## WHAT IS REQUIRED
Copy every line from the records below that carries the word "رازی".

Data items:
□ □ □
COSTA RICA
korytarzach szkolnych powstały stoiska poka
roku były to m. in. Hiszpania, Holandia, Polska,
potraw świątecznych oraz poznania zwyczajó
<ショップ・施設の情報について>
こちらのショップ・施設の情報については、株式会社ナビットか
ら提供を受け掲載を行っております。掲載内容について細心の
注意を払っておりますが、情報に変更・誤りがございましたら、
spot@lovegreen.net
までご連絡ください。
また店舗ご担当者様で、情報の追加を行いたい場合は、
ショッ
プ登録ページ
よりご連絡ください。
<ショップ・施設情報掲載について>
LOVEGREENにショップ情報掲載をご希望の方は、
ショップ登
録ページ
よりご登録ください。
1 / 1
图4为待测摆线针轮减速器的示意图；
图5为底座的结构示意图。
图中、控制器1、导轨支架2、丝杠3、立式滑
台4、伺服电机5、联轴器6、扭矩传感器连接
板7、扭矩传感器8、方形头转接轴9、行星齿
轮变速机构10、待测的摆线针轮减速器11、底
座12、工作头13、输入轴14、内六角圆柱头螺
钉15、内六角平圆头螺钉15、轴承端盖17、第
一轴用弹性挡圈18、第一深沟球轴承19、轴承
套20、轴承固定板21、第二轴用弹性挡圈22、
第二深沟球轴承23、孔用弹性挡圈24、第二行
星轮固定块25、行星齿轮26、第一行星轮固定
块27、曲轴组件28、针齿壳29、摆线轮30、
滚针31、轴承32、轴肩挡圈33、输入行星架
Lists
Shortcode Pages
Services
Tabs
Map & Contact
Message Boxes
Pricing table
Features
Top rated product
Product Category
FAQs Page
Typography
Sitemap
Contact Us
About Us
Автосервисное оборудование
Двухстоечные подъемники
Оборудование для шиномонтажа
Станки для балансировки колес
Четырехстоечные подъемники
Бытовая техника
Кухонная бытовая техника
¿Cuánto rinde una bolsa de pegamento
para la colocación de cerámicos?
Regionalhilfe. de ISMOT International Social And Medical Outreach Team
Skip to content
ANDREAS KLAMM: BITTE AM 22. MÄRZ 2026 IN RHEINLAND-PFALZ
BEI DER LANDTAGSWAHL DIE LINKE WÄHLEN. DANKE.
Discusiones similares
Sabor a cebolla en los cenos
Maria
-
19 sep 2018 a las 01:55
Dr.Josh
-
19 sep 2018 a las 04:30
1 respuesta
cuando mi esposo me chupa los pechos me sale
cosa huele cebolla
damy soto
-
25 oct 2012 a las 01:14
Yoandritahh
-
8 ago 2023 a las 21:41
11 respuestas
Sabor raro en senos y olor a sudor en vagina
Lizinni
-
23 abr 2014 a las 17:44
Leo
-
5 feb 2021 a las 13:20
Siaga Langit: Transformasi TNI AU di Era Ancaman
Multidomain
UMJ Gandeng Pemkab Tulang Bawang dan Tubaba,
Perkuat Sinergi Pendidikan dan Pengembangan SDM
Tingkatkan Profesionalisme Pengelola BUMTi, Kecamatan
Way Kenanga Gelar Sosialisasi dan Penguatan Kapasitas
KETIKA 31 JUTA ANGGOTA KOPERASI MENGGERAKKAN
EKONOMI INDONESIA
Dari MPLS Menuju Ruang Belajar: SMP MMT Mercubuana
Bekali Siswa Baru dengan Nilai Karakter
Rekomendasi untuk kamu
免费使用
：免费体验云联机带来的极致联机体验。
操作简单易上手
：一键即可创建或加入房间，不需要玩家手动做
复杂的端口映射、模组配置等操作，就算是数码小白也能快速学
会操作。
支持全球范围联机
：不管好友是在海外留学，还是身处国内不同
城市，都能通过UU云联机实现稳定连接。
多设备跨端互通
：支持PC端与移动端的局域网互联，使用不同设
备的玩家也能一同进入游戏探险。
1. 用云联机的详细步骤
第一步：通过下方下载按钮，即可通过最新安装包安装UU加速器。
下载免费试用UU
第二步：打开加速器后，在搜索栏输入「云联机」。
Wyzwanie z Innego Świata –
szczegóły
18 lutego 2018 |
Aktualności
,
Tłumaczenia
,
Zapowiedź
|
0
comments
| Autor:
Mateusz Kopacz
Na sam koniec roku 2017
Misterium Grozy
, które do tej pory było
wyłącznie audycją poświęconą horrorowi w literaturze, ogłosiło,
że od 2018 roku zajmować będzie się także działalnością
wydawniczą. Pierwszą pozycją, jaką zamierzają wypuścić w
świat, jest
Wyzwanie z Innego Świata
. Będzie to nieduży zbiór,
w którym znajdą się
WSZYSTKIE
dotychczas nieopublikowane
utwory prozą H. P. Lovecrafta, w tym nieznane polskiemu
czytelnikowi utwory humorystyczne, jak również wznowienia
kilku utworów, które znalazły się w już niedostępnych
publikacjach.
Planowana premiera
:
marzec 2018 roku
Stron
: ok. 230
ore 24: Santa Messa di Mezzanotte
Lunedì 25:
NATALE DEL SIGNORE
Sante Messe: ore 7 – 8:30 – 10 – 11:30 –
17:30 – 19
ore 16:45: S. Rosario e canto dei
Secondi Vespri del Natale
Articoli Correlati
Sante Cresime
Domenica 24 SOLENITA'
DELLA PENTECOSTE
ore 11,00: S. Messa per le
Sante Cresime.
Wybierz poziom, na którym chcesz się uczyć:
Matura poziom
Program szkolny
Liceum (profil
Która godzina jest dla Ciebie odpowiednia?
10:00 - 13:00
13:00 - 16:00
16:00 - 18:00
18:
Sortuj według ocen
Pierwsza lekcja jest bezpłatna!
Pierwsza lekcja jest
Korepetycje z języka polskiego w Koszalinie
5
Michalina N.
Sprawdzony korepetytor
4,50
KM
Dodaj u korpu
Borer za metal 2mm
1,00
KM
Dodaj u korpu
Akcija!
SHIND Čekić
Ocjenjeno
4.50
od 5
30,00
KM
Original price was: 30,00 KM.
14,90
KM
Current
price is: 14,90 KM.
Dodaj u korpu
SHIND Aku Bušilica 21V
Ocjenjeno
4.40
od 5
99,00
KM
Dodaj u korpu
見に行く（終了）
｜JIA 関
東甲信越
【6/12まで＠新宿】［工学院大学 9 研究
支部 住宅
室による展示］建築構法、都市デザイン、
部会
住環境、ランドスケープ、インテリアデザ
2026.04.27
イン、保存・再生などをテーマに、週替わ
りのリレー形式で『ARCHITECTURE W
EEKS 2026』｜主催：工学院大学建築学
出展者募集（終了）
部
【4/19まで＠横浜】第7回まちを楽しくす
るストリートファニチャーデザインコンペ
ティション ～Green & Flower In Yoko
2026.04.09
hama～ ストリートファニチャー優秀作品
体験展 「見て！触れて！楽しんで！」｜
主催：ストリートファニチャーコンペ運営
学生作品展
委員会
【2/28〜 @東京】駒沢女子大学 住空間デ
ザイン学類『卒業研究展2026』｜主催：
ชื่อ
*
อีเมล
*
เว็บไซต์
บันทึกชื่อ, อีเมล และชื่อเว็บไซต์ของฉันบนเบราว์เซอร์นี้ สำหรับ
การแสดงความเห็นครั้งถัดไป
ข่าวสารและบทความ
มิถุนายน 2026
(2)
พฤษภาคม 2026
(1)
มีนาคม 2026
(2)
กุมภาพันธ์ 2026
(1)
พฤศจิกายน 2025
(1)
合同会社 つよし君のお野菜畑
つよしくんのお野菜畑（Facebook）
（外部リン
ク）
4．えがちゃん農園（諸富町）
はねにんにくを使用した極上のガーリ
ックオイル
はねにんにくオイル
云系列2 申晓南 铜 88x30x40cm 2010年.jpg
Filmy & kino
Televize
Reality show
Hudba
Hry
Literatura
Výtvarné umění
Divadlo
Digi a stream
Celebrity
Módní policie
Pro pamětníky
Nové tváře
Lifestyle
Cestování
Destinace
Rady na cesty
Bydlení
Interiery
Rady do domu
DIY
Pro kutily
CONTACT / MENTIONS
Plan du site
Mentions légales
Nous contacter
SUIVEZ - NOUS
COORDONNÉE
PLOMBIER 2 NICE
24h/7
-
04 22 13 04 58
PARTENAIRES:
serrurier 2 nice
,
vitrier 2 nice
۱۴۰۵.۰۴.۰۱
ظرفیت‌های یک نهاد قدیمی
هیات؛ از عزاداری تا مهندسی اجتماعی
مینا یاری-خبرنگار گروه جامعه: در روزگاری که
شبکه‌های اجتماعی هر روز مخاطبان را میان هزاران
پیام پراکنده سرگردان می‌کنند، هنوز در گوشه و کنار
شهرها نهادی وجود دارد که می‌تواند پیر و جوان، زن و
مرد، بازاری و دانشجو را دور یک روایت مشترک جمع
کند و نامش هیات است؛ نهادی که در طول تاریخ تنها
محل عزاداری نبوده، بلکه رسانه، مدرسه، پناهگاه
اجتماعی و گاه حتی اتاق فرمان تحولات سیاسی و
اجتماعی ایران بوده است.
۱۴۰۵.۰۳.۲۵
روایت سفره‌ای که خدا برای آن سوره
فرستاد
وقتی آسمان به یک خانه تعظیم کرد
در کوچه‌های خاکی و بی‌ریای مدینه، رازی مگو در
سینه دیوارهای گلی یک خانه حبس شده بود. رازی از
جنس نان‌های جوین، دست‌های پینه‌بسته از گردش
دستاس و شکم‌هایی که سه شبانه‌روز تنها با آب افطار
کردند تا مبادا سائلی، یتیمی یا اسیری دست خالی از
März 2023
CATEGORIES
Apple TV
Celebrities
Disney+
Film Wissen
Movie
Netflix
□ □ □
## ANSWER SPACE
در کوچه‌های خاکی و بی‌ریای مدینه، رازی مگو در
سینه دیوارهای گلی یک خانه حبس شده بود. رازی از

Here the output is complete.